**DESCRIPTION OF THE TASK**
What you return must match the records word for word, except that pictures are dropped.

Stored data entries:

* * * * *

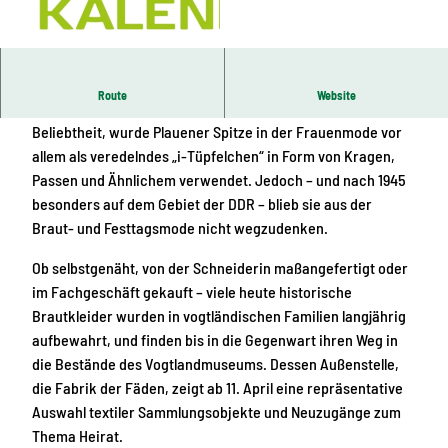
© Landratsamt Vogtlandkreis, Susann Schmidt
|
CC-BY-ND
Route
Website
Seit dem Ersten Weltkrieg, nach dem Höhepunkt ihrer
Beliebtheit, wurde Plauener Spitze in der Frauenmode vor
allem als veredelndes „i-Tüpfelchen“ in Form von Kragen,
Passen und Ähnlichem verwendet. Jedoch – und nach 1945
besonders auf dem Gebiet der DDR – blieb sie aus der
Braut- und Festtagsmode nicht wegzudenken.
Ob selbstgenäht, von der Schneiderin maßangefertigt oder
im Fachgeschäft gekauft – viele heute historische
Brautkleider wurden in vogtländischen Familien langjährig
aufbewahrt, und finden bis in die Gegenwart ihren Weg in
die Bestände des Vogtlandmuseums. Dessen Außenstelle,
die Fabrik der Fäden, zeigt ab 11. April eine repräsentative
Auswahl textiler Sammlungsobjekte und Neuzugänge zum
Thema Heirat.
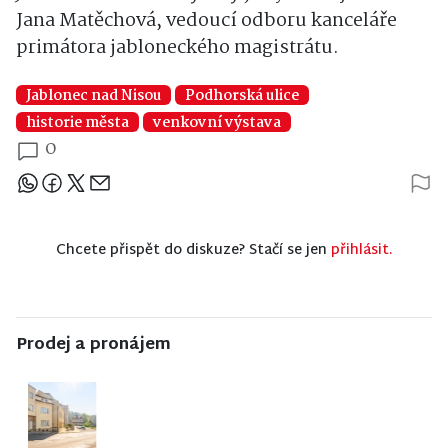
Jana Matěchová, vedoucí odboru kanceláře
primátora jabloneckého magistrátu.
Jablonec nad Nisou
Podhorská ulice
historie města
venkovní výstava
0
Sdílejte článek
Chcete přispět do diskuze? Stačí se jen
přihlásit.
Prodej a pronájem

* * * * *

**TASK ANSWER**
© Landratsamt Vogtlandkreis, Susann Schmidt
|
CC-BY-ND
Route
Website
Seit dem Ersten Weltkrieg, nach dem Höhepunkt ihrer
Beliebtheit, wurde Plauener Spitze in der Frauenmode vor
allem als veredelndes „i-Tüpfelchen“ in Form von Kragen,
Passen und Ähnlichem verwendet. Jedoch – und nach 1945
besonders auf dem Gebiet der DDR – blieb sie aus der
Braut- und Festtagsmode nicht wegzudenken.
Ob selbstgenäht, von der Schneiderin maßangefertigt oder
im Fachgeschäft gekauft – viele heute historische
Brautkleider wurden in vogtländischen Familien langjährig
aufbewahrt, und finden bis in die Gegenwart ihren Weg in
die Bestände des Vogtlandmuseums. Dessen Außenstelle,
die Fabrik der Fäden, zeigt ab 11. April eine repräsentative
Auswahl textiler Sammlungsobjekte und Neuzugänge zum
Thema Heirat.
Jana Matěchová, vedoucí odboru kanceláře
primátora jabloneckého magistrátu.
Jablonec nad Nisou
Podhorská ulice
historie města
venkovní výstava
0
Sdílejte článek
Chcete přispět do diskuze? Stačí se jen
přihlásit.
Prodej a pronájem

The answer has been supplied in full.